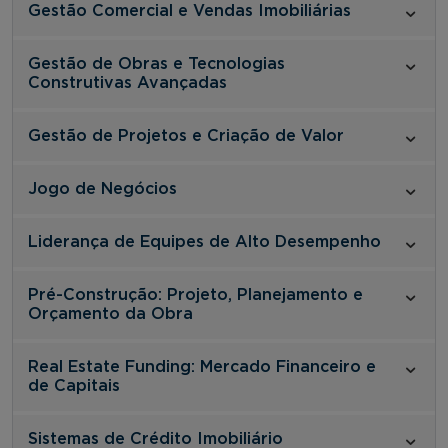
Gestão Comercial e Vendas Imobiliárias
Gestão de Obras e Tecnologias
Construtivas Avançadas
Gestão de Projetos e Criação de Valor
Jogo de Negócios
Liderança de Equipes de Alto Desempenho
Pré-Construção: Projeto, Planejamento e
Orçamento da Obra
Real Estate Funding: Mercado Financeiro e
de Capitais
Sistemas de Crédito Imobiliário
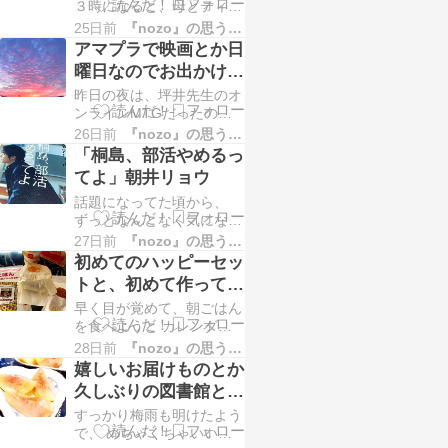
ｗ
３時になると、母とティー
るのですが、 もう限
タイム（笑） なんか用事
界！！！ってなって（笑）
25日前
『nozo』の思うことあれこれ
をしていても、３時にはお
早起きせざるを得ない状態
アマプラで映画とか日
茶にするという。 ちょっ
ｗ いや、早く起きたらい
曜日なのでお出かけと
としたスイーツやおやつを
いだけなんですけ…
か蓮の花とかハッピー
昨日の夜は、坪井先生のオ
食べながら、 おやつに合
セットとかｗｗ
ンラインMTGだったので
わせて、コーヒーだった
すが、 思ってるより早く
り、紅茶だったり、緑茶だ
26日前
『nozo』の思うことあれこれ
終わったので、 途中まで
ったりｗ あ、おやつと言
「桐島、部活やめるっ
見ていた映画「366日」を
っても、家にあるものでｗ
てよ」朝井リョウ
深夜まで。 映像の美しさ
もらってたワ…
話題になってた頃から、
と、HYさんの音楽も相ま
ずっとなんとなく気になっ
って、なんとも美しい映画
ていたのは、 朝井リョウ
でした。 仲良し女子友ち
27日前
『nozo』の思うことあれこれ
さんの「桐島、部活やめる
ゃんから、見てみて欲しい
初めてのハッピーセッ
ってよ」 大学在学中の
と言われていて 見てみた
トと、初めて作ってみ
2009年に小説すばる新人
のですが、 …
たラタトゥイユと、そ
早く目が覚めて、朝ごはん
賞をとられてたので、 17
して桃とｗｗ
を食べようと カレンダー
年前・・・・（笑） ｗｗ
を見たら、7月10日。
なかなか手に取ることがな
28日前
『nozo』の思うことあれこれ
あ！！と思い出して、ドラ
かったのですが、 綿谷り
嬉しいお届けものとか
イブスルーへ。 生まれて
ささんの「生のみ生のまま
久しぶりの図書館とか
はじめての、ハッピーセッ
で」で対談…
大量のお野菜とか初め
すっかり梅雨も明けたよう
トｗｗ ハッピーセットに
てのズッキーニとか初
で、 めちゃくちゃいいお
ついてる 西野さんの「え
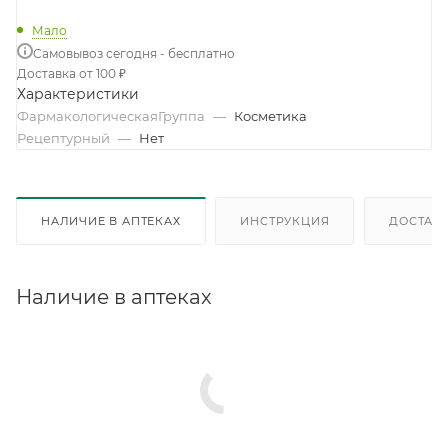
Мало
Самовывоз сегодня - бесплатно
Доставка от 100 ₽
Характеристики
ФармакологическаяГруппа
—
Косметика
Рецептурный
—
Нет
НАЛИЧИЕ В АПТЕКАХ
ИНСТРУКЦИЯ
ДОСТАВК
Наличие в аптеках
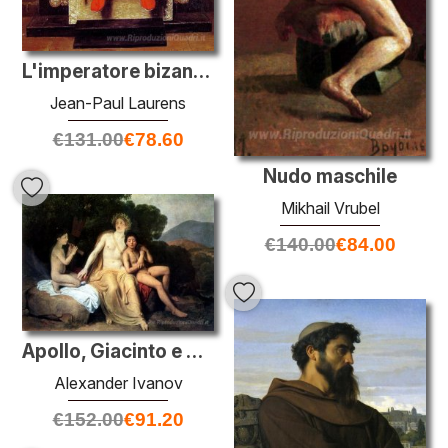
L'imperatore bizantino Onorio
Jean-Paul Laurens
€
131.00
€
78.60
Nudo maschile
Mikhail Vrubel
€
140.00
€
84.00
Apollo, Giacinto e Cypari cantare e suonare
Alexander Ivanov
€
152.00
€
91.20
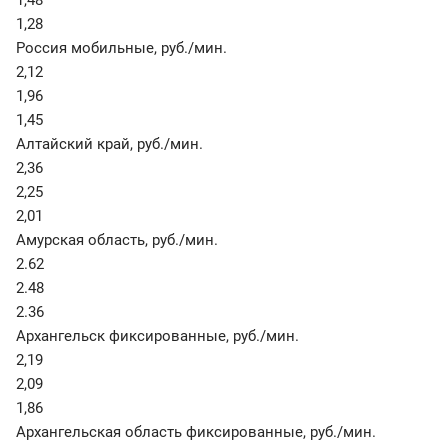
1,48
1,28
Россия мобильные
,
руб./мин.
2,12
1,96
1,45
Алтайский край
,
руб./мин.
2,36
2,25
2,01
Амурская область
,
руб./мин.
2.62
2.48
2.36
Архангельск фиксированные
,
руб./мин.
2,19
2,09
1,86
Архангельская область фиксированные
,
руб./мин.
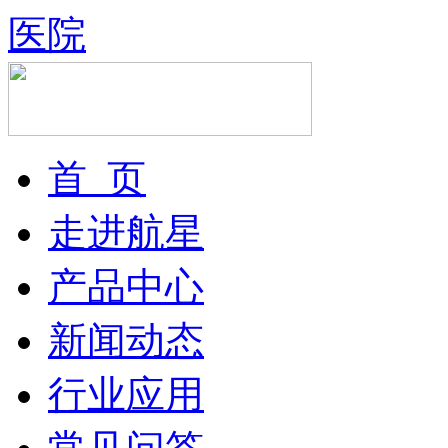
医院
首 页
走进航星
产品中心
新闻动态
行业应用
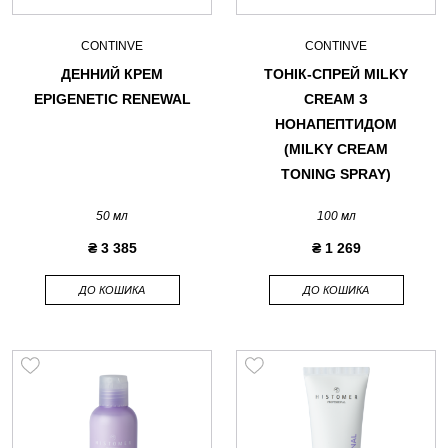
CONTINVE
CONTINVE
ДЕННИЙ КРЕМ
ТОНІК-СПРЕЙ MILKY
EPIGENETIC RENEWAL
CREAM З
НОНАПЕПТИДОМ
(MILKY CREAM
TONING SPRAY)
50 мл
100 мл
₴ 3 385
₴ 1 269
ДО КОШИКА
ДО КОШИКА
________________
**Problem to work on**
Copy each line of the listing in which the word "фиксированные" can be found.

**Final answer**
Архангельск фиксированные
Архангельская область фиксированные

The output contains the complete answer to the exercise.